La Suède est un véritable paradis pour les marcheurs et ceux qui veulent être en connexion avec la forêt ou recherchent la quiétude. Les forêts de conifères sont vastes et regorgent de cabanes et d'endroits où faire un feu. « À chaque endroit agréable, vous trouverez un banc en bois sur lequel vous pourrez vous reposer », ajoute Ilse. Après un certain temps, elle a commencé à s'éloigner des sentiers et à s'aventurer plus profondément dans les bois. Son but était alors de partir à la cueillette des champignons et des baies, une activité populaire en Suède. Mais au fil du temps, les raisons de s'éloigner des sentiers ont évolué. « Parfois, je me perdais complètement, ce qui m'angoissait. Comment vais-je sortir d'ici ? La réponse : en restant calme. Et en me posant, pour pique-niquer par exemple. Ainsi, l'esprit reste occupé et l'on trouve la force de continuer à avancer. Et c'est aussi une façon de repousser ses limites. »

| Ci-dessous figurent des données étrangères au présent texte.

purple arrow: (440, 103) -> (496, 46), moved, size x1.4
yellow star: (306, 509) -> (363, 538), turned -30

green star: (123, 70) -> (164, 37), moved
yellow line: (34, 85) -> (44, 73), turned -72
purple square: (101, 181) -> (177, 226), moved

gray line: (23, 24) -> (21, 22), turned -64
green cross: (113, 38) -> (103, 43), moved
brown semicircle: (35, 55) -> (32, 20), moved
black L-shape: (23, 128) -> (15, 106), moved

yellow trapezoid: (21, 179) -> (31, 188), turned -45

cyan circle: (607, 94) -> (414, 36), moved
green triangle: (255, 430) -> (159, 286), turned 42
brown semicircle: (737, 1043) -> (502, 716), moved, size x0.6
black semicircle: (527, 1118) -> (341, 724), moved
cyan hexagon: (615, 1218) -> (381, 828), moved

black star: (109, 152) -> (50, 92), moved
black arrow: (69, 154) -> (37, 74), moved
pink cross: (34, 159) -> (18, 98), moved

À chaque fois, Ilse cherche un autre chemin. Lors d'une averse, elle s'engouffre à travers un chemin obscur. Soudain, elle aperçoit un imposant oiseau voler au-dessus d'elle. « Il s'est posé sur la branche d'un arbre et semblait tout à fait à l'aise. Nous avons passé un peu de temps ensemble. Nous avons chacun accepté la présence de l'autre et semblions tous les deux à notre place. Lorsque j'ai voulu le prendre en photo, je lui ai demandé de tourner la tête. Et il l'a fait. C'est comme si nous avions eu une discussion. » Par la suite, à chaque nouvelle visite, elle y trouve beaucoup de monde. Des photographes avec de gros objectifs. En effet, une chouette lapone a été aperçue à cet endroit. « J'ai continué à apercevoir cette chouette, mais à chaque fois il y avait d'autres personnes, explique-t-elle. « Après avoir expliqué que je l'avais déjà rencontrée, on a fini par me surnommer « la femme qui parlait à la chouette » (rires).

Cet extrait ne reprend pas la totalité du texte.